- [Extracted data]
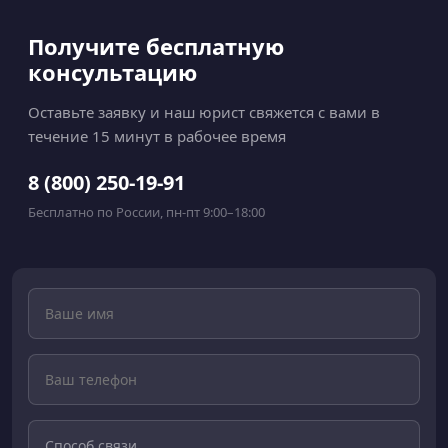
Получите бесплатную
консультацию
Оставьте заявку и наш юрист свяжется с вами в
течение 15 минут в рабочее время
8 (800) 250-19-91
Бесплатно по России, пн-пт 9:00–18:00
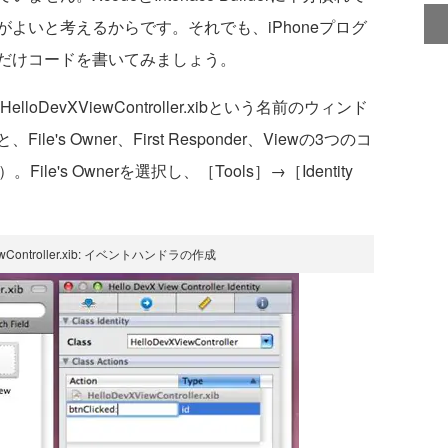
よいと考えるからです。それでも、iPhoneプログ
だけコードを書いてみましょう。
elloDevXViewController.xibという名前のウィンド
s Owner、First Responder、Viewの3つのコ
e's Ownerを選択し、［Tools］→［Identity
ewController.xib: イベントハンドラの作成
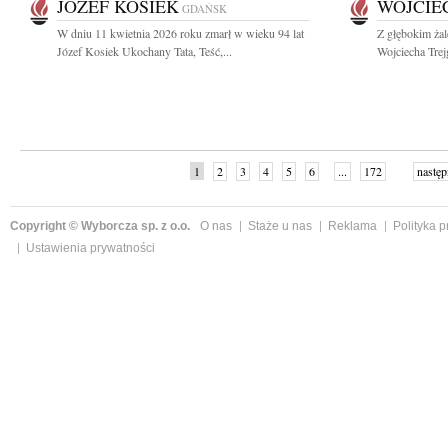
JÓZEF KOSIEK
WOJCIE
GDAŃSK
W dniu 11 kwietnia 2026 roku zmarł w wieku 94 lat
Z głębokim ża
Józef Kosiek Ukochany Tata, Teść,...
Wojciecha Trej
1
2
3
4
5
6
...
172
następ
Copyright © Wyborcza sp. z o.o.
O nas
Staże u nas
Reklama
Polityka 
Ustawienia prywatności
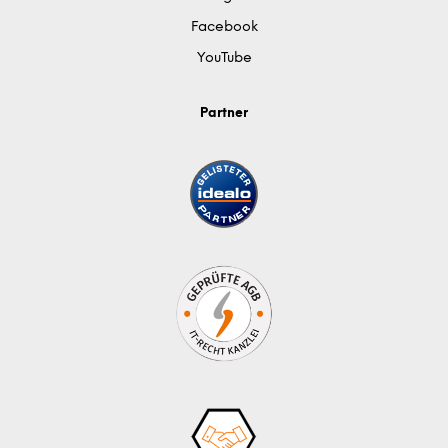
Facebook
YouTube
Partner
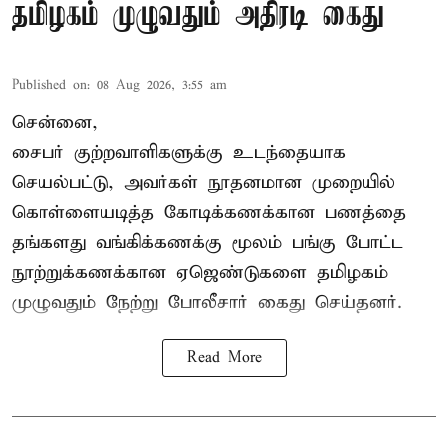
தமிழகம் முழுவதும் அதிரடி கைது
Published on
:
08 Aug 2026, 3:55 am
சென்னை,
சைபர் குற்றவாளிகளுக்கு உடந்தையாக
செயல்பட்டு, அவர்கள் நூதனமான முறையில்
கொள்ளையடித்த கோடிக்கணக்கான பணத்தை
தங்களது வங்கிக்கணக்கு மூலம் பங்கு போட்ட
நூற்றுக்கணக்கான ஏஜெண்டுகளை தமிழகம்
முழுவதும் நேற்று போலீசார் கைது செய்தனர்.
Read More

- [Your goal] Your copy should consist only of the lines from the line holding "Z głębokim ża" through the final line of the listing above, both included, with all pictures omitted.

- [Output below]
Z głębokim ża
Józef Kosiek Ukochany Tata, Teść,...
Wojciecha Trej
1
2
3
4
5
6
...
172
następ
Copyright © Wyborcza sp. z o.o.
O nas
Staże u nas
Reklama
Polityka 
Ustawienia prywatności
Facebook
YouTube
Partner
தமிழகம் முழுவதும் அதிரடி கைது
Published on
:
08 Aug 2026, 3:55 am
சென்னை,
சைபர் குற்றவாளிகளுக்கு உடந்தையாக
செயல்பட்டு, அவர்கள் நூதனமான முறையில்
கொள்ளையடித்த கோடிக்கணக்கான பணத்தை
தங்களது வங்கிக்கணக்கு மூலம் பங்கு போட்ட
நூற்றுக்கணக்கான ஏஜெண்டுகளை தமிழகம்
முழுவதும் நேற்று போலீசார் கைது செய்தனர்.
Read More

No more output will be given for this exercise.